A chegada da Prima Vera

O tempo anda castigando a gente.

Céu azul, poeira lambendo a estrada, a pastaria ressequida, e nada de a chuva assanhar-se pros lados de cá.

Era setembro chegando ao seu final. Faltavam alguns dias para o mês terminar.

Naquele pedacinho de chão, ermo, lugar esquecido por todos, salvo por aqueles que por lá moravam, uma rocinha perdida aonde quem chega em verdade equivocou-se da rota, de vez em quando aparece um incauto, perdido naquelas paragens, e logo retrocede, e volta estrada afora, morava um senhor, ali nascido, de nome Benedito.

Ele contava, segundo seus cálculos, com quase noventa primaveras. Só que não foi batizado. Por isso, acredito, que no cartório onde se registram nascimentos, em verdade Seu Benedito estaria beirando os cem.

Acostumado à lida da roça, mãos caludas, tez tostada pelo sol, Seu Benedito não regateava serviço.

Embora aposentado, desde tempos idos, aquele salarinho de fome não dava para as despesas.

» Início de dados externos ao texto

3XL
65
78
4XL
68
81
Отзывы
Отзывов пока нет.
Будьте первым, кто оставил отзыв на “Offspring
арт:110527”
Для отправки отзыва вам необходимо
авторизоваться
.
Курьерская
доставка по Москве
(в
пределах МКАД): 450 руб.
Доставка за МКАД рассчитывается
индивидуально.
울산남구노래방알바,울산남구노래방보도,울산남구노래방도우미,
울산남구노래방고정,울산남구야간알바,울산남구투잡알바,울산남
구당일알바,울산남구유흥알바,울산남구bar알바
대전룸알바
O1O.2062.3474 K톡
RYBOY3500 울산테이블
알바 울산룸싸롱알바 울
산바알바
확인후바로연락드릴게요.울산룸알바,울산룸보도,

Tinha às suas costas dois filhos desempregados. Viúvo, ai que saudades ele sentia da sua companheira de muitos anos. E como dona Margarida fazia falta.

Naquele restinho de inverno, com temperaturas que recordavam o verão, Seu Benedito não suportava aquele calorão.

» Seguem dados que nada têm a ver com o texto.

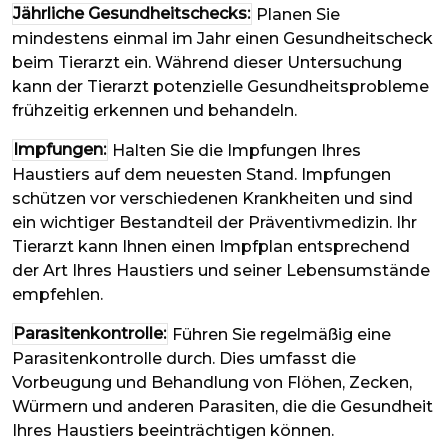
Jährliche Gesundheitschecks:
Planen Sie
mindestens einmal im Jahr einen Gesundheitscheck
beim Tierarzt ein. Während dieser Untersuchung
kann der Tierarzt potenzielle Gesundheitsprobleme
frühzeitig erkennen und behandeln.
Impfungen:
Halten Sie die Impfungen Ihres
Haustiers auf dem neuesten Stand. Impfungen
schützen vor verschiedenen Krankheiten und sind
ein wichtiger Bestandteil der Präventivmedizin. Ihr
Tierarzt kann Ihnen einen Impfplan entsprechend
der Art Ihres Haustiers und seiner Lebensumstände
empfehlen.
Parasitenkontrolle:
Führen Sie regelmäßig eine
Parasitenkontrolle durch. Dies umfasst die
Vorbeugung und Behandlung von Flöhen, Zecken,
Würmern und anderen Parasiten, die die Gesundheit
Ihres Haustiers beeinträchtigen können.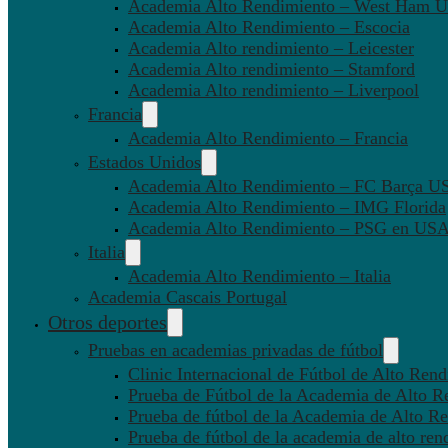
Academia Alto Rendimiento – West Ham U
Academia Alto Rendimiento – Escocia
Academia Alto rendimiento – Leicester
Academia Alto rendimiento – Stamford
Academia Alto rendimiento – Liverpool
Francia
Academia Alto Rendimiento – Francia
Estados Unidos
Academia Alto Rendimiento – FC Barça U
Academia Alto Rendimiento – IMG Florida
Academia Alto Rendimiento – PSG en US
Italia
Academia Alto Rendimiento – Italia
Academia Cascais Portugal
Otros deportes
Pruebas en academias privadas de fútbol
Clinic Internacional de Fútbol de Alto Ren
Prueba de Fútbol de la Academia de Alto R
Prueba de fútbol de la Academia de Alto Re
Prueba de fútbol de la academia de alto ren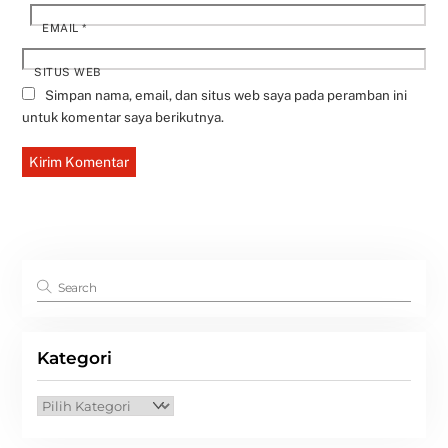
EMAIL
*
SITUS WEB
Simpan nama, email, dan situs web saya pada peramban ini
untuk komentar saya berikutnya.
Kategori
Kategori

Era tempo de arar a terra. Nela semear.

Todas as manhãs, por volta das cinco da madrugada, Seu Benedito olhava pro céu.

E nada de a chuva se mostrar. Repetia a lengalenga a cada dia. A azulice do céu continuava.

E cadê a cinzentice das nuvens? Ele se perguntava.

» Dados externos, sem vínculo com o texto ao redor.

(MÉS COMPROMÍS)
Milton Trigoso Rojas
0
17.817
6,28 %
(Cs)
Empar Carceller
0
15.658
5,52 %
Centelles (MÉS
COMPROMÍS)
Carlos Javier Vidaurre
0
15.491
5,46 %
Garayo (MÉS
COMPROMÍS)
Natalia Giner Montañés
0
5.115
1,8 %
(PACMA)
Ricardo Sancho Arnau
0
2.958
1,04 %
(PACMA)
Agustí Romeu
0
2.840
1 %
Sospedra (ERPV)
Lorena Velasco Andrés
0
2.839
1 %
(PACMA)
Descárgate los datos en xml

A espera da primavera era a única chance de voltar a chover. Eis que ela apontou de repente. Era setembro em seu final. Precisamente no dia vinte e um, dia da árvore, eis que na sua porta bateu uma prima vinda de longe. Quase não se lembrava do seu nome.

Ela veio espalhafatosamente vestida. Com um vestidinho todo enfeitado de mil cores. Assim que ela se apresentou, como uma aparentada esquecida pelos anos, veio-lhe à lembrança o seu nome.

Ela se chamava Vera. Prima Vera.

E como era bonita a tal Vera. Trazia flores em seus cabelos cacheados. Dona de um sorriso fácil. Mostrando uma dentadura perfeita.

Não houve como não deixar de hospedá-la. A prima Vera parecia coisa boa.

Uma semana se passou. Outra se sucedeu.

E a prima Vera não dava sinais de que iria embora.

Depois de um mês passado, a primavera estação adentrou ano adentro, eis que afinal a chuva começou. De repente.

Já a prima Vera continuou sem mostrar sinais de que iria ir embora. Parecia uma visita permanente.

Como era a única mulher naquela casinha modesta ela foi aceita sem muita resistência.

Se bem que ela fazia de tudo. Cozinhava, lavava a roupa da família, e lançava olhos gulosos em direção ao pacato Seu Benedito. Que não negava fogo.

Com o tempo passando, com as estações se sucedendo, a prima Vera não manifestava a intenção de se mudar dali.

Em verdade ela nunca mais se mudou. Passou a fazer parte da família. Ocupou o lugar destinado à querida e saudosa dona Margarida.

Seu Benedito, apaixonado pela prima, acabou se amasiando com ela. Não se casou por oposição dos filhos.

A chegada da prima Vera inseriu novas cores aquela rocinha perdida nos cafundós de Judas.

A partir de então a chuva voltou a cair. Os campos verdejaram. A safra foi melhor do que no ano passado.

Bendita primavera. Não aquela prima chegada num momento difícil. E sim a estação que dentro em breve vai chegar. Trazendo vida no seu rastro perfumado de cores. Exalando odores. Fertilizando o solo com suas gotas de chuva. Tão necessária nestes tempos secos.

Que venha a primavera. Que ela chegue esparramando noticias boas. É o que desejo a todos vocês. Neste dia vinte e um de setembro.